How to Make AI Think Like a Behavioural Scientist

Jun 27

Human behaviour rarely becomes clear in a single moment because people build trust, create conflict, cooperate, withdraw, repair, escalate, and influence one another through repeated interactions. A single sentence may carry emotional meaning, however the broader pattern becomes visible through what happened before it, what followed it, how often similar responses appeared, and whether the behaviour changed after feedback.

Artificial intelligence has transformed the way we analyze language. Modern language models can summarize conversations, recognize emotions, explain meaning, detect toxicity, and generate natural responses. Felixa extends these capabilities into behavioural intelligence because understanding words is only the first step toward understanding behaviour.

Beyond Words

Behavioural science has studied the relationship between language and behaviour for decades. Two people may use the same words while expressing different intentions, while different phrases may serve the same behavioural function.
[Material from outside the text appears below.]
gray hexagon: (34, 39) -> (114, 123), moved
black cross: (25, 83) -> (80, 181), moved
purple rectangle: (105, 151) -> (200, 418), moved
For example, “I didn’t mean it like that” and “You’re overreacting” can both shift focus away from the impact of a behaviour, even though they sound different on the surface. In some cases, these responses may signal defensiveness or avoidance, while in others they may be part of an attempt to clarify intent. The meaning depends on what happens next, such as whether the person acknowledges the impact, takes responsibility, or adjusts their behaviour.

In gaming spaces, this distinction becomes especially important because interactions are fast, emotional, competitive, and highly contextual. If a player repeatedly pings teammates or sends rapid messages during a match, excitement, urgency, frustration, confusion, competitive pressure, or coordination may all explain the same behaviour. Felixa therefore studies what happened beforehand, such as a missed objective, a team mistake, or a sudden threat. It then examines what followed, whether the behaviour appeared again across matches, and whether it changed after team response or feedback. Behaviour becomes understandable through context, consequence, and recurrence within the gaming environment.
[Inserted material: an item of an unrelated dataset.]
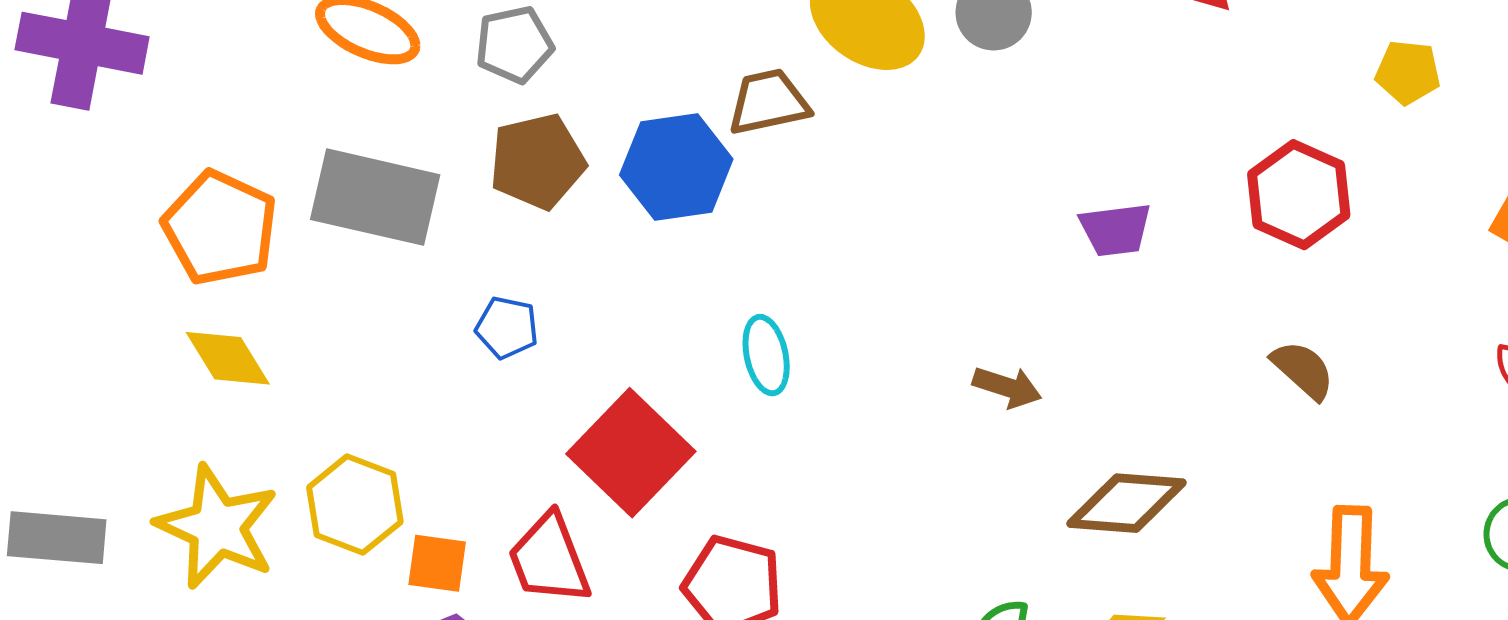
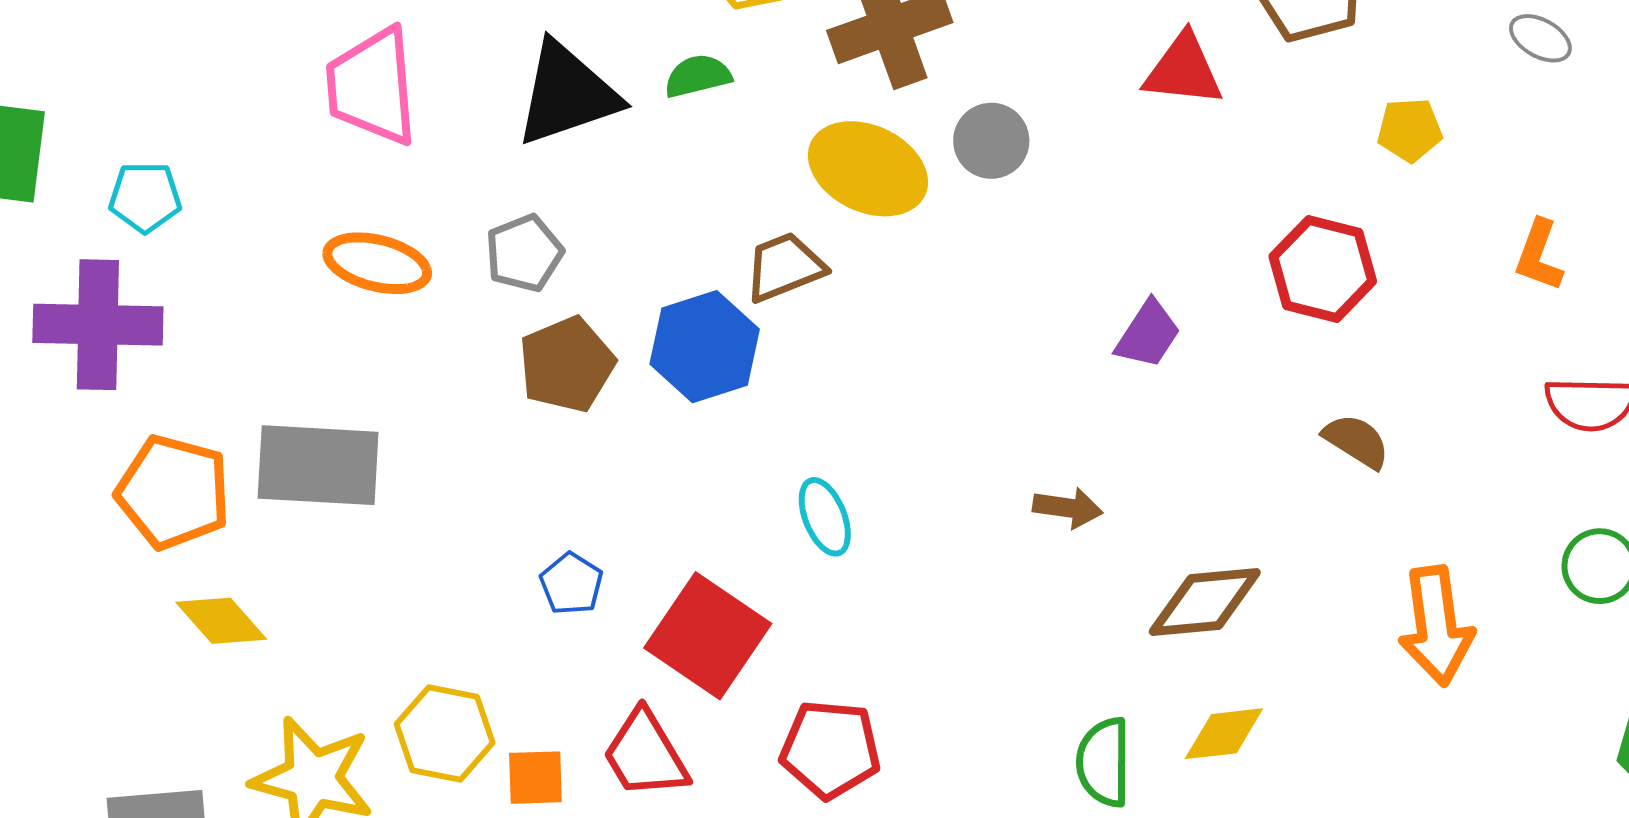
gray rectangle: (375, 197) -> (318, 465), moved
orange pentagon: (220, 228) -> (173, 492), moved
purple trapezoid: (1115, 230) -> (1148, 334), turned -40
blue pentagon: (507, 327) -> (572, 584), moved, turned 30
yellow diamond: (228, 358) -> (221, 621), moved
The Behavioural Reasoning Engine

Felixa applies this reasoning process through the Behavioural Reasoning Engine, or BRE. Each time new interaction data appears, the engine follows a structured sequence of decisions. It identifies the observable behaviour, considers what function that behaviour may serve, generates competing explanations, evaluates what supports or weakens each explanation, and identifies what information remains missing. When uncertainty remains high, BRE determines which interaction would provide the most useful clarification. New evidence then updates confidence, allowing the assessment to evolve as behaviour unfolds.
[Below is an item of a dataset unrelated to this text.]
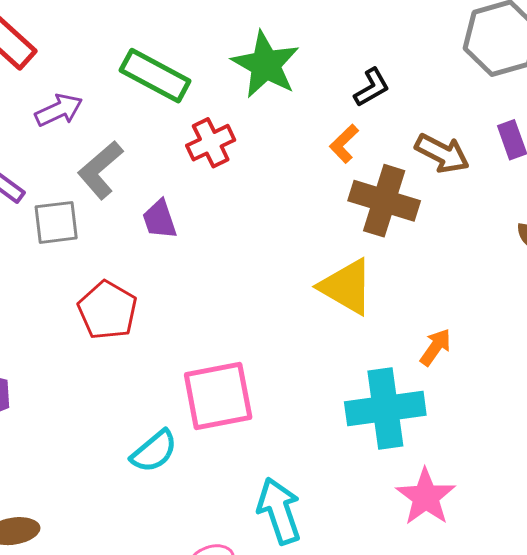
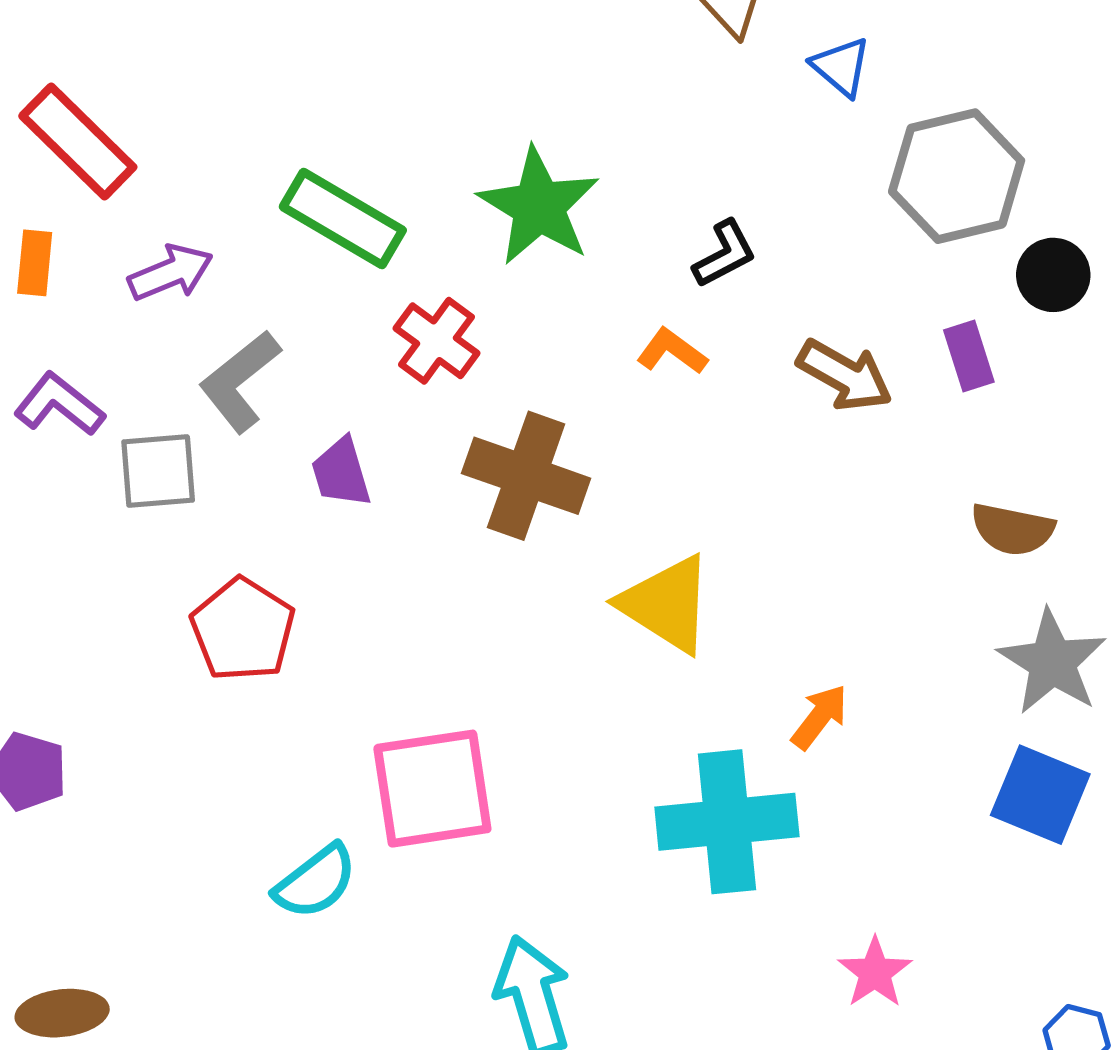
red cross: (211, 143) -> (436, 341), turned -30
orange L-shape: (344, 144) -> (672, 351), turned 78
brown cross: (384, 201) -> (526, 476), moved
pink star: (426, 497) -> (875, 972), moved, size x0.7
A language model can generate answers from patterns in text. A behavioural reasoning framework determines which evidence matters, how competing explanations are evaluated, when confidence should change, and what information should be gathered next. The language model provides the linguistic capability, whereas the reasoning framework provides the scientific method.

To illustrate this process, consider a pre toxic pattern we call Accountability Avoidance. A player loses an objective and immediately blames a teammate. In another match, the same player explains that lag caused the mistake. Later, they argue that the team strategy was poor. Each explanation may sound reasonable on its own because every match presents different circumstances. BRE looks for the behavioural function across these events. Does responsibility consistently move away from the player’s own behaviour? Does cooperation decline after feedback? Does the same sequence appear across different teammates, maps, and game situations?

This reasoning can be represented conceptually as Confidence(t + 1) = Confidence(t) + Evidence Update. This is a simplified expression of the framework rather than the full technical model. Each new interaction updates confidence because supporting observations strengthen one explanation, while contradictory observations support another. A single explanation never defines the player. The behavioural trajectory becomes clearer as interactions accumulate, and Dynamic Behavioural Assessment follows this evolving process by updating confidence as new evidence appears.

A gaming interaction may suggest conflict escalation after feedback. The system examines whether the player responds to team mistakes with coordination, blame, withdrawal, provocation, or repair. It also studies whether the same response appears after different types of frustration, whether teammates become less cooperative afterwards, and whether the behaviour changes after a prompt, warning, or team response. When information remains incomplete, BRE can generate a short intervention that fits the context and helps clarify or redirect the interaction. The next response becomes new interaction data, which helps the system refine the pattern.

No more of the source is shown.